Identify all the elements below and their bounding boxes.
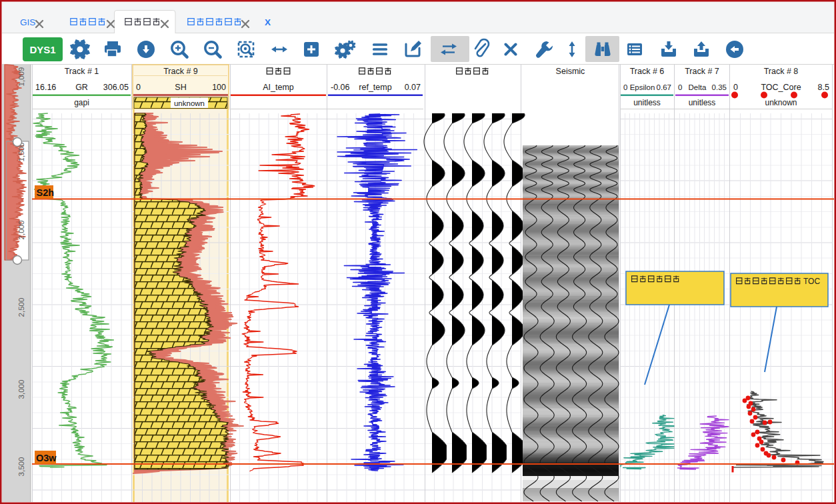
- svg-text:GIS: GIS: [20, 17, 35, 27]
- svg-text:unitless: unitless: [633, 98, 661, 107]
- svg-text:0.35: 0.35: [712, 83, 727, 91]
- svg-text:Delta: Delta: [689, 83, 707, 91]
- svg-text:Track # 1: Track # 1: [65, 67, 99, 76]
- svg-text:TOC_Core: TOC_Core: [761, 83, 801, 92]
- svg-text:gapi: gapi: [74, 98, 89, 107]
- svg-text:8.5: 8.5: [818, 83, 829, 92]
- svg-text:SH: SH: [175, 83, 186, 92]
- svg-text:1,009: 1,009: [17, 67, 25, 87]
- svg-text:S2h: S2h: [37, 187, 55, 198]
- svg-text:2,000: 2,000: [17, 221, 25, 240]
- svg-text:X: X: [265, 17, 271, 27]
- svg-text:unitless: unitless: [689, 98, 716, 107]
- svg-text:DYS1: DYS1: [29, 44, 55, 55]
- svg-text:0: 0: [733, 83, 738, 92]
- svg-text:Track # 9: Track # 9: [163, 67, 198, 76]
- svg-text:GR: GR: [75, 83, 88, 92]
- svg-text:0.07: 0.07: [405, 83, 421, 92]
- svg-text:-0.06: -0.06: [331, 83, 350, 92]
- svg-text:0: 0: [136, 83, 141, 92]
- svg-text:Track # 8: Track # 8: [764, 67, 799, 76]
- svg-text:Track # 6: Track # 6: [630, 67, 665, 76]
- svg-text:unknown: unknown: [174, 99, 205, 107]
- svg-text:0: 0: [678, 83, 682, 91]
- svg-text:Epsilon: Epsilon: [630, 83, 655, 91]
- svg-text:16.16: 16.16: [35, 83, 56, 92]
- svg-text:TOC: TOC: [803, 277, 820, 286]
- svg-text:2,500: 2,500: [17, 298, 25, 317]
- svg-text:100: 100: [212, 83, 226, 92]
- svg-text:0.67: 0.67: [657, 83, 671, 91]
- svg-text:Seismic: Seismic: [556, 67, 585, 76]
- svg-text:3,500: 3,500: [17, 457, 25, 477]
- svg-text:3,000: 3,000: [17, 380, 25, 399]
- svg-text:0: 0: [623, 83, 627, 91]
- svg-text:unknown: unknown: [765, 98, 797, 107]
- svg-text:Track # 7: Track # 7: [685, 67, 719, 76]
- svg-text:ref_temp: ref_temp: [359, 83, 391, 92]
- svg-text:O3w: O3w: [36, 453, 57, 463]
- svg-text:AI_temp: AI_temp: [263, 83, 294, 92]
- svg-text:306.05: 306.05: [103, 83, 129, 92]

________________________

■ Task description: Output the full material above exactly, leaving every picture out.

■ Task response:
Identify all the elements below and their bounding boxes.
- svg-text:GIS: GIS: [20, 17, 35, 27]
- svg-text:unitless: unitless: [633, 98, 661, 107]
- svg-text:0.35: 0.35: [712, 83, 727, 91]
- svg-text:Delta: Delta: [689, 83, 707, 91]
- svg-text:Track # 1: Track # 1: [65, 67, 99, 76]
- svg-text:TOC_Core: TOC_Core: [761, 83, 801, 92]
- svg-text:gapi: gapi: [74, 98, 89, 107]
- svg-text:8.5: 8.5: [818, 83, 829, 92]
- svg-text:SH: SH: [175, 83, 186, 92]
- svg-text:1,009: 1,009: [17, 67, 25, 87]
- svg-text:S2h: S2h: [37, 187, 55, 198]
- svg-text:2,000: 2,000: [17, 221, 25, 240]
- svg-text:X: X: [265, 17, 271, 27]
- svg-text:unitless: unitless: [689, 98, 716, 107]
- svg-text:DYS1: DYS1: [29, 44, 55, 55]
- svg-text:0: 0: [733, 83, 738, 92]
- svg-text:Track # 9: Track # 9: [163, 67, 198, 76]
- svg-text:GR: GR: [75, 83, 88, 92]
- svg-text:0.07: 0.07: [405, 83, 421, 92]
- svg-text:-0.06: -0.06: [331, 83, 350, 92]
- svg-text:0: 0: [136, 83, 141, 92]
- svg-text:Track # 8: Track # 8: [764, 67, 799, 76]
- svg-text:Track # 6: Track # 6: [630, 67, 665, 76]
- svg-text:unknown: unknown: [174, 99, 205, 107]
- svg-text:0: 0: [678, 83, 682, 91]
- svg-text:Epsilon: Epsilon: [630, 83, 655, 91]
- svg-text:16.16: 16.16: [35, 83, 56, 92]
- svg-text:TOC: TOC: [803, 277, 820, 286]
- svg-text:2,500: 2,500: [17, 298, 25, 317]
- svg-text:100: 100: [212, 83, 226, 92]
- svg-text:0.67: 0.67: [657, 83, 671, 91]
- svg-text:Seismic: Seismic: [556, 67, 585, 76]
- svg-text:3,500: 3,500: [17, 457, 25, 477]
- svg-text:3,000: 3,000: [17, 380, 25, 399]
- svg-text:0: 0: [623, 83, 627, 91]
- svg-text:unknown: unknown: [765, 98, 797, 107]
- svg-text:Track # 7: Track # 7: [685, 67, 719, 76]
- svg-text:ref_temp: ref_temp: [359, 83, 391, 92]
- svg-text:O3w: O3w: [36, 453, 57, 463]
- svg-text:AI_temp: AI_temp: [263, 83, 294, 92]
- svg-text:306.05: 306.05: [103, 83, 129, 92]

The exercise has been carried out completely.